Q: You’ve just given us a glimpse into a few extraordinary projects, all of which have roots in the past, but speak in really tangible ways to our current socio/political moment. What inspired you to pursue this current work?

Becky: I work on older texts, but I find everything I work on either starts with a contemporary question or finds it along the way. I’m interested in ambition and competition in the wake of the 2008 financial crisis, in the midst of the “gig” economy, and in the context of Silicon Valley. I’m alarmed at how the health of the environment has been pitted against the health of the economy. And I’m interested in how we might use a Victorian story about an orphaned upstart to think about gender, power, and “likability” today.

Q: What are the biggest challenges and rewards you've faced so far? How have you navigated them?

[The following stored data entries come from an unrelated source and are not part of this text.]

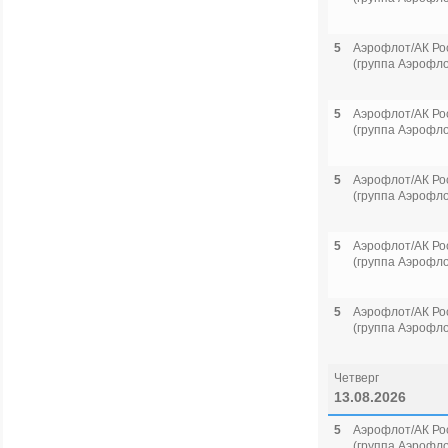
5
Аэрофлот/АК Ро
(группа Аэрофло
5
Аэрофлот/АК Ро
(группа Аэрофло
5
Аэрофлот/АК Ро
(группа Аэрофло
5
Аэрофлот/АК Ро
(группа Аэрофло
5
Аэрофлот/АК Ро
(группа Аэрофло
Четверг
13.08.2026
5
Аэрофлот/АК Ро
(группа Аэрофло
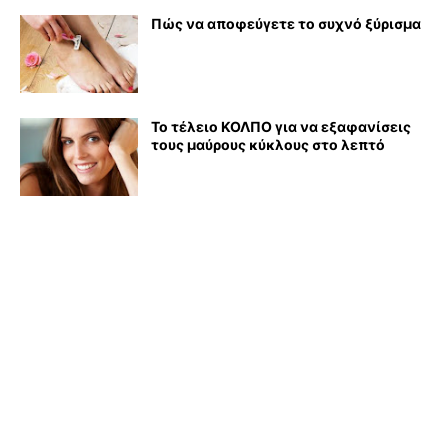
Πώς να αποφεύγετε το συχνό ξύρισμα
Το τέλειο ΚΟΛΠΟ για να εξαφανίσεις
τους μαύρους κύκλους στο λεπτό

Becky: Some of the most rewarding moments have come with sharing the work in conferences or work swaps. Especially with this long project, it’s been easy to fall in and out of love, depending on how the writing is going. So having the opportunity to see what others find interesting helps reignite that spark. Having a writing group that’s spanned the decade, and good friends (including in PWR!) who’ve read so much of this work, have made all the difference. As I’m always preaching to my students, writing doesn’t happen in a vacuum!

Q: Can you tell us how your research connects to or inform your teaching? 

Becky: I’m always sharing my own experiences of writing with my students – how hard it can feel to reformulate your approach when you discover someone else has written exactly the argument (or book) that you thought you were going to write. The way you can write pages and pages only to find a week (or years) later that none of them fit your core argument. The joy of writing and writing and finally figuring out what you want to say. And how we need the occasion of writing for an audience beyond ourselves to know ourselves. I’m always thinking of this quotation from Foucault’s “Self-Writing”: “To write is thus to ‘show oneself,’ to project oneself into view, to make one’s own face appear in the other’s presence.”

Q: That is a really powerful quote. I had never heard of that one before. I am interested in hearing more about how you negotiate your work-life balance—not that work is separate from life as you show us here. But do you have any tips, suggestions, best practices for those of us working full time, teaching full time, writing full time, trying to remain a little sane full time? 

Becky: Spending so much time with Victorian self-help books has really made me push back against a lot of their (and our own moment’s equivalent) messages about the need to constantly work toward something or hack our way into greater productivity. And yet, there’s something about those messages that are super sticky. After all, they’re responding to real problems in our culture and economy: the lack of work-life balance! As a sort of compromise, I want to think that we can adopt such advice critically and to our own ends.

Samuel Smiles in that 1859 Self-Help is big on taking advantage of “odd moments.” In the past, when I’ve had class meetings with an hour lunch break, I’d use half the time to do a “sneak attack” on whatever project I had going – whether reading an article or revising a page or two of a draft. I also really appreciated having an advisor once tell me that any work I did toward a project – even if I could only find fifteen minutes that day – was good work. And that it would add up to something. I find that, much like my students, I mythologize big blocks of time – if I only had a full afternoon, or a full week, or a full year to work on something, then it’d be amazing. But life, teaching, and conferences also have to happen! And really, I’m not sure where I’d get inspiration to write without all those.